⟨

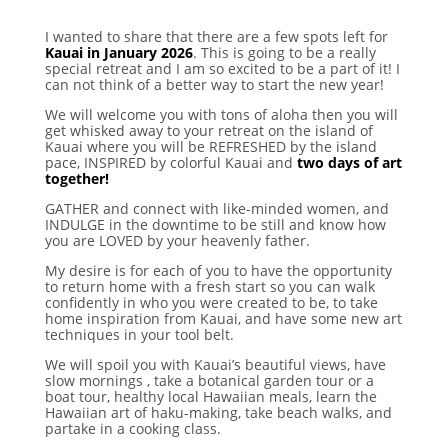
I wanted to share that there are a few spots left for
Kauai in January 2026
. This is going to be a really
special retreat and I am so excited to be a part of it! I
can not think of a better way to start the new year!
We will welcome you with tons of aloha then you will
get whisked away to your retreat on the island of
Kauai where you will be REFRESHED by the island
pace, INSPIRED by colorful Kauai and
two days of art
together!
GATHER and connect with like-minded women, and
INDULGE in the downtime to be still and know how
you are LOVED by your heavenly father.
My desire is for each of you to have the opportunity
to return home with a fresh start so you can walk
confidently in who you were created to be, to take
home inspiration from Kauai, and have some new art
techniques in your tool belt.
We will spoil you with Kauai’s beautiful views, have
slow mornings , take a botanical garden tour or a
boat tour, healthy local Hawaiian meals, learn the
Hawaiian art of haku-making, take beach walks, and
partake in a cooking class.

⟩

* [EXERCISE INSTRUCTIONS]: The material shown above is to be repeated verbatim, and its pictures are to be omitted.

* [TASK SOLUTION]:
I wanted to share that there are a few spots left for
Kauai in January 2026
. This is going to be a really
special retreat and I am so excited to be a part of it! I
can not think of a better way to start the new year!
We will welcome you with tons of aloha then you will
get whisked away to your retreat on the island of
Kauai where you will be REFRESHED by the island
pace, INSPIRED by colorful Kauai and
two days of art
together!
GATHER and connect with like-minded women, and
INDULGE in the downtime to be still and know how
you are LOVED by your heavenly father.
My desire is for each of you to have the opportunity
to return home with a fresh start so you can walk
confidently in who you were created to be, to take
home inspiration from Kauai, and have some new art
techniques in your tool belt.
We will spoil you with Kauai’s beautiful views, have
slow mornings , take a botanical garden tour or a
boat tour, healthy local Hawaiian meals, learn the
Hawaiian art of haku-making, take beach walks, and
partake in a cooking class.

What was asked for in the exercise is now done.